Given records Start Marker

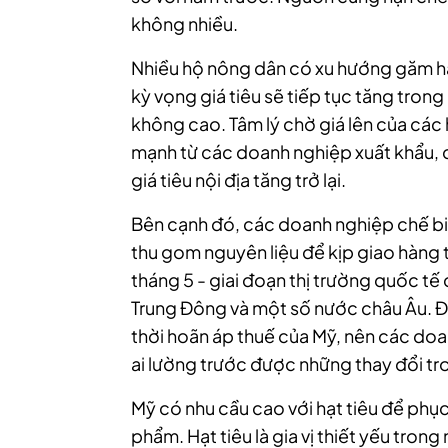
không nhiều.
Nhiều hộ nông dân có xu hướng găm hàn
kỳ vọng giá tiêu sẽ tiếp tục tăng trong
không cao. Tâm lý chờ giá lên của các
mạnh từ các doanh nghiệp xuất khẩu, đ
giá tiêu nội địa tăng trở lại.
Bên cạnh đó, các doanh nghiệp chế bi
thu gom nguyên liệu để kịp giao hàng
tháng 5 - giai đoạn thị trường quốc tế 
Trung Đông và một số nước châu Âu. Đ
thời hoãn áp thuế của Mỹ, nên các doa
ai lường trước được những thay đổi tr
Mỹ có nhu cầu cao với hạt tiêu để phụ
phẩm. Hạt tiêu là gia vị thiết yếu tron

Given records End Marker

## Action item
Return all of the lines above without alteration, minus the pictures.

## Response box
không nhiều.
Nhiều hộ nông dân có xu hướng găm hàn
kỳ vọng giá tiêu sẽ tiếp tục tăng trong
không cao. Tâm lý chờ giá lên của các
mạnh từ các doanh nghiệp xuất khẩu, đ
giá tiêu nội địa tăng trở lại.
Bên cạnh đó, các doanh nghiệp chế bi
thu gom nguyên liệu để kịp giao hàng
tháng 5 - giai đoạn thị trường quốc tế 
Trung Đông và một số nước châu Âu. Đ
thời hoãn áp thuế của Mỹ, nên các doa
ai lường trước được những thay đổi tr
Mỹ có nhu cầu cao với hạt tiêu để phụ
phẩm. Hạt tiêu là gia vị thiết yếu tron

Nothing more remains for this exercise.